Hal Varian on the Fashion Industry

Hal Varian writes about the fashion industry and intellectual property protection:
"Recently, two law professors, Kal Raustiala of the University of California, Los Angeles, and Chris Sprigman of the University of Virginia, wrote a fascinating paper that outlines the workings of the fashion industry and how it manages to function without much intellectual property protection.

At one time, the fashion industry did have a self-imposed system of intellectual property protection. In the 1930s, the Fashion Originators’ Guild prohibited copying among its members and urged retailers not to sell items from those who copied other designs. The guild was reasonably successful in these efforts. But in 1941, the Supreme Court held that its practices violated antitrust laws, and since then the fashion industry in the United States has had no intellectual property protection for designs.

A result has been that “piracy” of designs is common in the fashion industry. Designers constantly experiment with new shapes and colors. If a particular style catches on, it is quickly copied. Skinny jeans have been fashionable for the last few years, but there are signs that the trends are now moving toward straight-leg designs. If the tide changes, pretty soon everybody will be selling straight-leg jeans.

According to Mr. Raustiala and Mr. Sprigman, the fashion industry can survive without intellectual property protection because of two interacting factors that they refer to as “induced obsolescence” and “anchoring.”

The first factor means that clothes become unfashionable before they wear out, so trendy people have to keep buying new clothes every year.
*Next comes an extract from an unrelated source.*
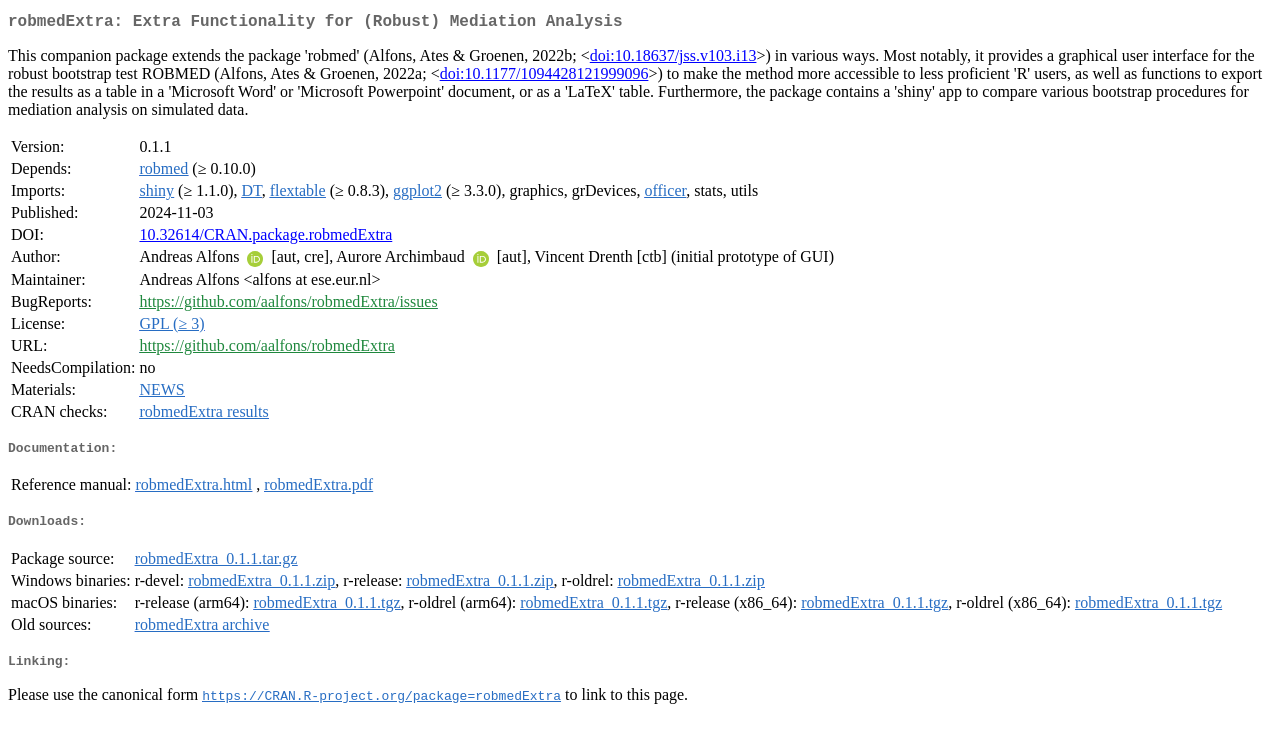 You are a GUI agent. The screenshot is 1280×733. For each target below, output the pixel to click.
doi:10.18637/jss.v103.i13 (673, 59)
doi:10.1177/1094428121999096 (544, 77)
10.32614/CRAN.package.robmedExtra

When you are wearing the same thing as your cool friends, that’s great. But when you start seeing that style on decidedly uncool people, it’s time for something new — which the fashion industry is happy to provide.
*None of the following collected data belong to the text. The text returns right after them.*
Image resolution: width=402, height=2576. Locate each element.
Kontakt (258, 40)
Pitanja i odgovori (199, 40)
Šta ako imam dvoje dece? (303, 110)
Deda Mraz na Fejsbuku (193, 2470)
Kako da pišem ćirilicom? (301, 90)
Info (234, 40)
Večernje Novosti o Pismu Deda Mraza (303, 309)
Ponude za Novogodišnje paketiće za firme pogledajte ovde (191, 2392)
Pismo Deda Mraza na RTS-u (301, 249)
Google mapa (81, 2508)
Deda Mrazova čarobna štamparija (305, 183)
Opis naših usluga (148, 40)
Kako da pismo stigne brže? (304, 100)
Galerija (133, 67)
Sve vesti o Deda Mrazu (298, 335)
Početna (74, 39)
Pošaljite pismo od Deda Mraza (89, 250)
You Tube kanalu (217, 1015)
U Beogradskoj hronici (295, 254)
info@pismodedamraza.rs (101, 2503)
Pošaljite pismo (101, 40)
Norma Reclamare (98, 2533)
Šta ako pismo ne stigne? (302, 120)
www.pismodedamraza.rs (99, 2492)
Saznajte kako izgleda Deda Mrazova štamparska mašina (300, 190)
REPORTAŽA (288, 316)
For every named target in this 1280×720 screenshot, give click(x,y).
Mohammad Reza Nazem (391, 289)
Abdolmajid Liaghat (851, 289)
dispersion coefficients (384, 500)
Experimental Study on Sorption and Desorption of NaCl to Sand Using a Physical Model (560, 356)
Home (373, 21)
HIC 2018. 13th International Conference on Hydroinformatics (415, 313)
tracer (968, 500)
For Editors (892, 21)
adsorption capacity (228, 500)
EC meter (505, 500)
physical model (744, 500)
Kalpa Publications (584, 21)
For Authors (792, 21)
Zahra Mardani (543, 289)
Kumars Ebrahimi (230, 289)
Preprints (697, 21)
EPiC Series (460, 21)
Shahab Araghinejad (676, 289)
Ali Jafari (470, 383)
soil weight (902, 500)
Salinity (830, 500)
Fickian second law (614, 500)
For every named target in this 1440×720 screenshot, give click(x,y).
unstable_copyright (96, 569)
But how do the fashionable decide what the next big thing is? Or perhaps more to the point: how does the fashion industry convey to their consumers what they should be wearing? How does the industry “anchor” the consumers in this season’s fashions? This is where copying comes in. If all the designers are showing baby doll dresses in the spring of 2006, then there’s a good chance that is what everybody will be wearing by the summer of 2006.

Mr. Raustiala and Mr. Sprigman argue that the lack of intellectual property protection actually promotes the functioning of the industry. If the extension of copyright to fashion prevented clothes manufacturers from copying each other, the industry would be ceding a major role to the lawyers and become much less creative. We’d see the same thing year after year. In other words, women’s fashion would look much more like men’s fashions — boring, boring, boring.

Since I have the same fashion sense that most economists have — that is, none whatsoever — I cannot attest to the accuracy of the law professors’ description of the fashion industry. But it is consistent with other examples of what happens when there is no intellectual property protection."